▸ **The problem**:
For the data that follows, print the line with "Replying to a", the line with "Request more Information", and all lines between them, exactly as they stand. Omit pictures and add nothing.

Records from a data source
━━━

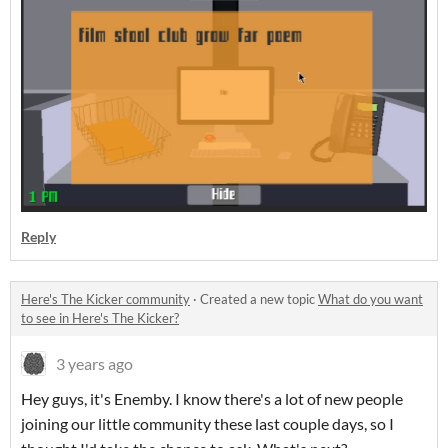
Reply
Here's The Kicker community
·
Created a new topic
What do you want
to see in Here's The Kicker?
3 years ago
Hey guys, it's Enemby. I know there's a lot of new people
joining our little community these last couple days, so I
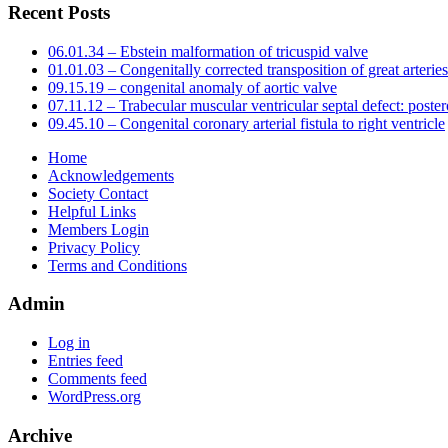
Recent Posts
06.01.34 – Ebstein malformation of tricuspid valve
01.01.03 – Congenitally corrected transposition of great arteries
09.15.19 – congenital anomaly of aortic valve
07.11.12 – Trabecular muscular ventricular septal defect: poster
09.45.10 – Congenital coronary arterial fistula to right ventricle
Home
Acknowledgements
Society Contact
Helpful Links
Members Login
Privacy Policy
Terms and Conditions
Admin
Log in
Entries feed
Comments feed
WordPress.org
Archive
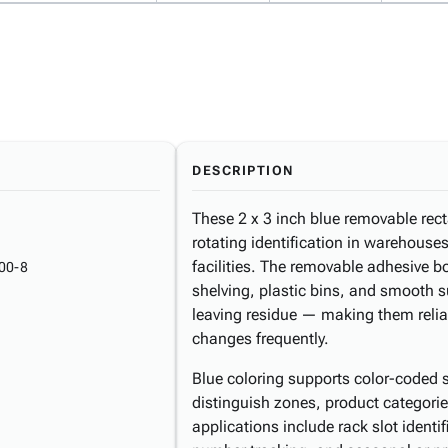
DESCRIPTION
These 2 x 3 inch blue removable rect
rotating identification in warehouse
facilities. The removable adhesive 
00-8
shelving, plastic bins, and smooth s
leaving residue — making them reliab
changes frequently.
Blue coloring supports color-coded 
distinguish zones, product categorie
applications include rack slot identif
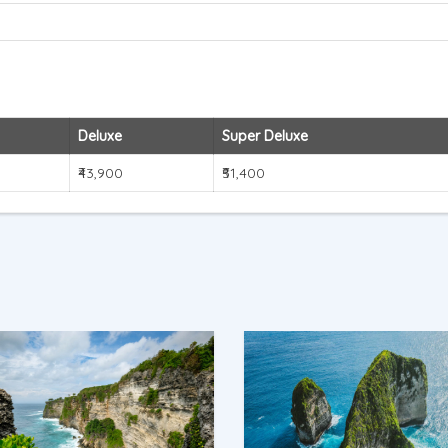
Deluxe
Super Deluxe
₹43,900
₹51,400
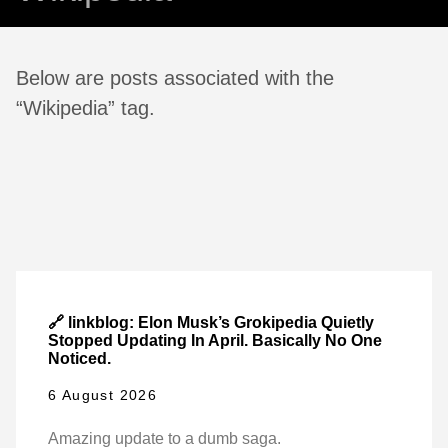
Below are posts associated with the
“Wikipedia” tag.
🔗 linkblog: Elon Musk’s Grokipedia Quietly
Stopped Updating In April. Basically No One
Noticed.
6 August 2026
Amazing update to a dumb saga.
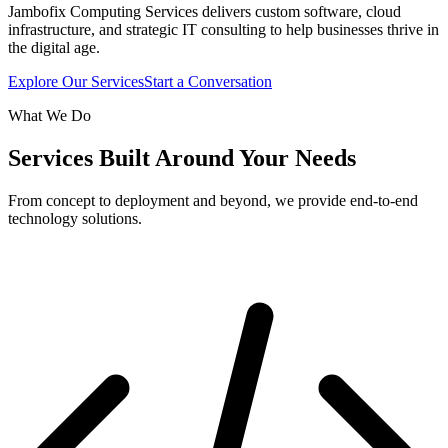
Jambofix Computing Services delivers custom software, cloud
infrastructure, and strategic IT consulting to help businesses thrive in
the digital age.
Explore Our Services
Start a Conversation
What We Do
Services Built Around Your Needs
From concept to deployment and beyond, we provide end-to-end
technology solutions.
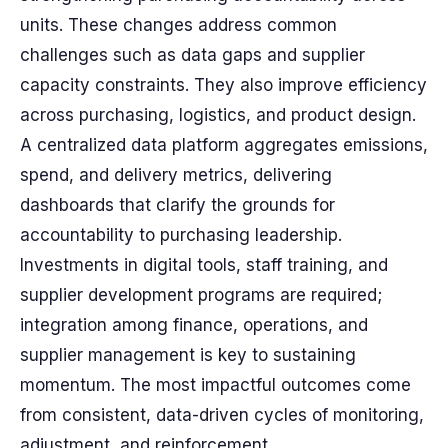
units. These changes address common
challenges such as data gaps and supplier
capacity constraints. They also improve efficiency
across purchasing, logistics, and product design.
A centralized data platform aggregates emissions,
spend, and delivery metrics, delivering
dashboards that clarify the grounds for
accountability to purchasing leadership.
Investments in digital tools, staff training, and
supplier development programs are required;
integration among finance, operations, and
supplier management is key to sustaining
momentum. The most impactful outcomes come
from consistent, data-driven cycles of monitoring,
adjustment, and reinforcement.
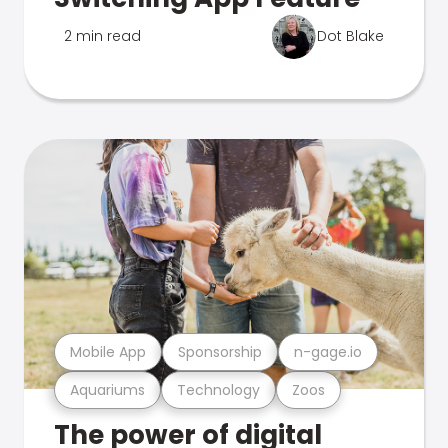
2 min read
Dot Blake
Mobile App
Sponsorship
n-gage.io
Aquariums
Technology
Zoos
The power of digital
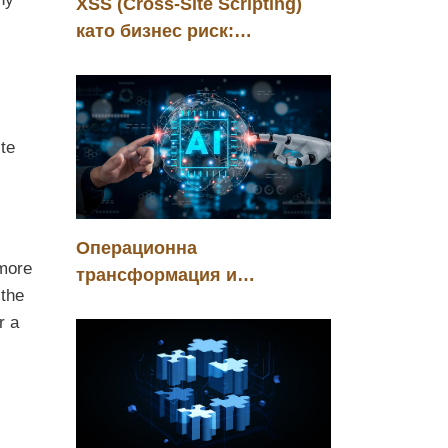
XSS (Cross-Site Scripting)
като бизнес риск:
управление, контрол и
конкурентно предимство
,
ite
Операционна
 more
трансформация и
 the
стратегическа инвестиция
r a
чрез хуманоидни роботи в
автомобилната индустрия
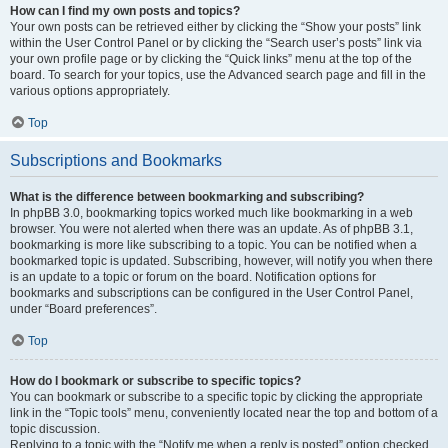
How can I find my own posts and topics?
Your own posts can be retrieved either by clicking the “Show your posts” link
within the User Control Panel or by clicking the “Search user’s posts” link via
your own profile page or by clicking the “Quick links” menu at the top of the
board. To search for your topics, use the Advanced search page and fill in the
various options appropriately.
Top
Subscriptions and Bookmarks
What is the difference between bookmarking and subscribing?
In phpBB 3.0, bookmarking topics worked much like bookmarking in a web
browser. You were not alerted when there was an update. As of phpBB 3.1,
bookmarking is more like subscribing to a topic. You can be notified when a
bookmarked topic is updated. Subscribing, however, will notify you when there
is an update to a topic or forum on the board. Notification options for
bookmarks and subscriptions can be configured in the User Control Panel,
under “Board preferences”.
Top
How do I bookmark or subscribe to specific topics?
You can bookmark or subscribe to a specific topic by clicking the appropriate
link in the “Topic tools” menu, conveniently located near the top and bottom of a
topic discussion.
Replying to a topic with the “Notify me when a reply is posted” option checked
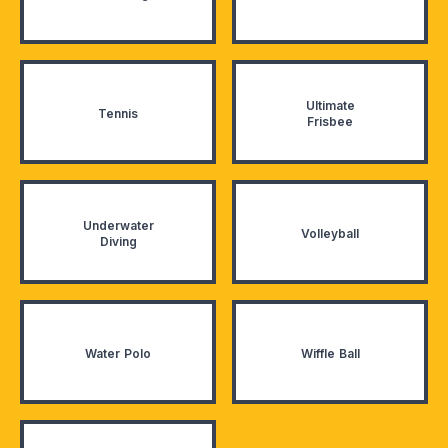
Ultimate
Tennis
Frisbee
Underwater
Volleyball
Diving
Water Polo
Wiffle Ball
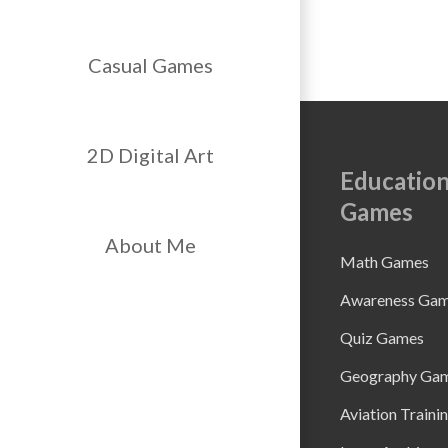
Casual Games
2D Digital Art
Education
Games
About Me
Math Games
Awareness Ga
Quiz Games
Geography Ga
Aviation Traini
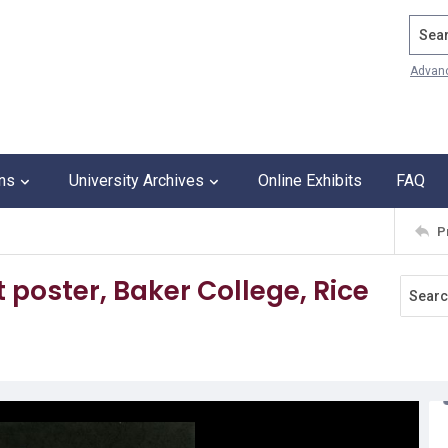
Search
Advan
ons
University Archives
Online Exhibits
FAQ
P
poster, Baker College, Rice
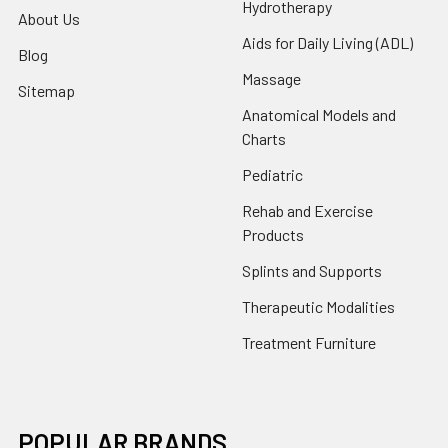
Hydrotherapy
About Us
Aids for Daily Living (ADL)
Blog
Massage
Sitemap
Anatomical Models and
Charts
Pediatric
Rehab and Exercise
Products
Splints and Supports
Therapeutic Modalities
Treatment Furniture
POPULAR BRANDS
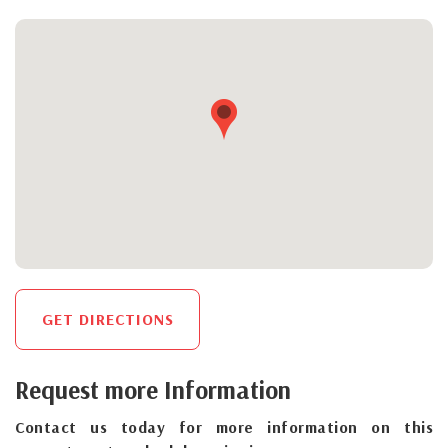
GET DIRECTIONS
Request more Information
Contact us today for more information on this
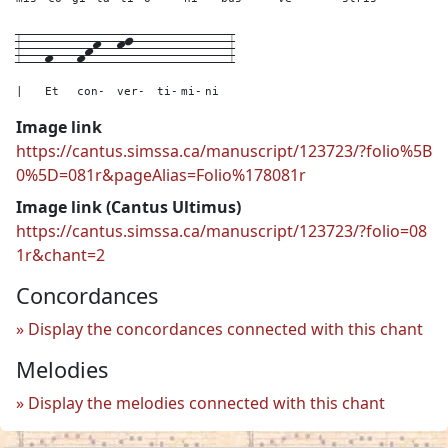
3---
f---
fhk--
kl---
---
---
---
3
|
Et
con-
ver-
ti-
mi-
ni
Image link
https://cantus.simssa.ca/manuscript/123723/?folio%5B
0%5D=081r&pageAlias=Folio%178081r
Image link (Cantus Ultimus)
https://cantus.simssa.ca/manuscript/123723/?folio=08
1r&chant=2
Concordances
Display the concordances connected with this chant
Melodies
Display the melodies connected with this chant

━━━

▸ **Exercise solution**:
Replying to a topic with the “Notify me when a reply is posted” option checked
Ultimate
Tennis
Frisbee
Underwater
Volleyball
Diving
Water Polo
Wiffle Ball
Casual Games
2D Digital Art
Education
Games
About Me
Math Games
Awareness Ga
Quiz Games
Geography Ga
Aviation Traini
Search
Advan
ons
University Archives
Online Exhibits
FAQ
P
poster, Baker College, Rice
Hydrotherapy
About Us
Aids for Daily Living (ADL)
Blog
Massage
Sitemap
Anatomical Models and
Charts
Pediatric
Rehab and Exercise
Products
Splints and Supports
Therapeutic Modalities
Treatment Furniture
POPULAR BRANDS
GET DIRECTIONS
Request more Information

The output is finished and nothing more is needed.